A word-for-word copy is required of the line containing "l lamentatii si" and of each line after it in the material below, through the last one.

Segment Start: Provided entries

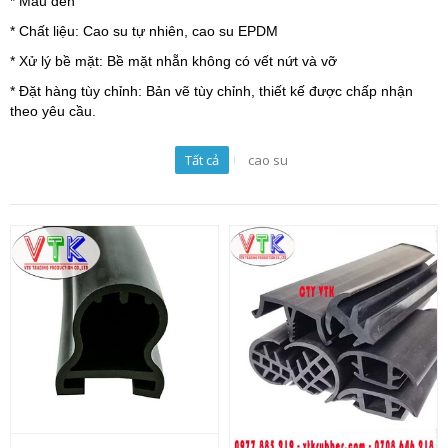
* Màu đen
* Chất liệu: Cao su tự nhiên, cao su EPDM
* Xử lý bề mặt: Bề mặt nhẵn không có vết nứt và vỡ
* Đặt hàng tùy chỉnh: Bản vẽ tùy chỉnh, thiết kế được chấp nhận
theo yêu cầu.
Tất cả
cao su
Ron cao su chữ
Ron cao su chữ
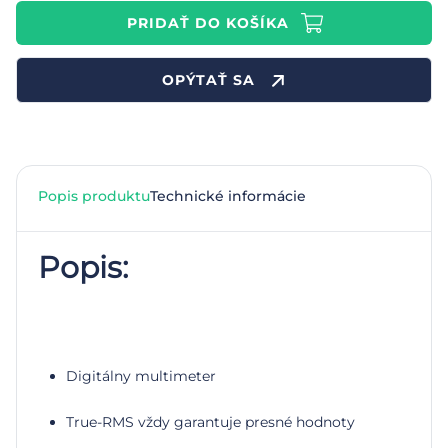
PRIDAŤ DO KOŠÍKA
OPÝTAŤ SA
Popis produktu
Technické informácie
Popis:
Digitálny multimeter
True-RMS vždy garantuje presné hodnoty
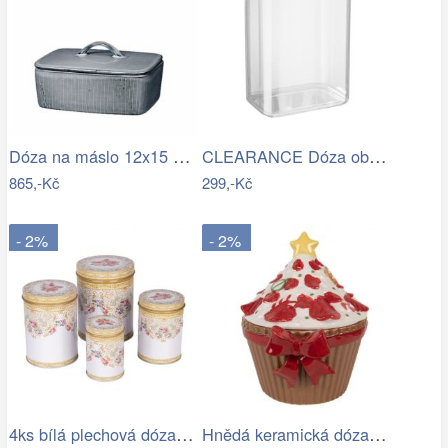
Dóza na máslo 12x15 cm Broste NORDIC…
CLEARANCE Dóza obdélníková 2700 ml
865,-Kč
299,-Kč
- 2%
- 2%
4ks bílá plechová dóza s růžemi - Ø 11…
Hnědá keramická dóza s mašlí Cupcake -…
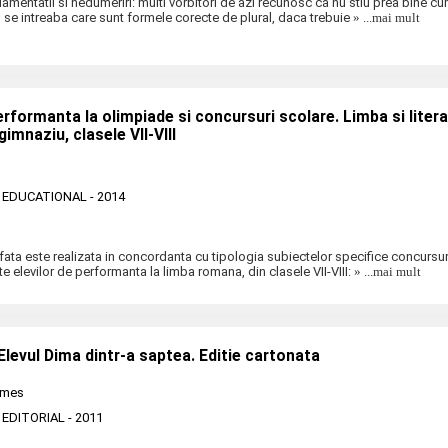
l lamentatii si nedumeriri: multi vorbitori de azi recunosc ca nu stiu prea bine 
xt, se intreaba care sunt formele corecte de plural, daca trebuie
» ...mai mult
Performanta la olimpiade si concursuri scolare. Limba si liter
imnaziu, clasele VII-VIII
 EDUCATIONAL
- 2014
fata este realizata in concordanta cu tipologia subiectelor specifice concursur
ate elevilor de performanta la limba romana, din clasele VII-VIII:
» ...mai mult
Elevul Dima dintr-a saptea. Editie cartonata
umes
 EDITORIAL
- 2011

Segment End: Provided entries

## Written answer
l lamentatii si nedumeriri: multi vorbitori de azi recunosc ca nu stiu prea bine 
xt, se intreaba care sunt formele corecte de plural, daca trebuie
» ...mai mult
Performanta la olimpiade si concursuri scolare. Limba si liter
imnaziu, clasele VII-VIII
 EDUCATIONAL
- 2014
fata este realizata in concordanta cu tipologia subiectelor specifice concursur
ate elevilor de performanta la limba romana, din clasele VII-VIII:
» ...mai mult
Elevul Dima dintr-a saptea. Editie cartonata
umes
 EDITORIAL
- 2011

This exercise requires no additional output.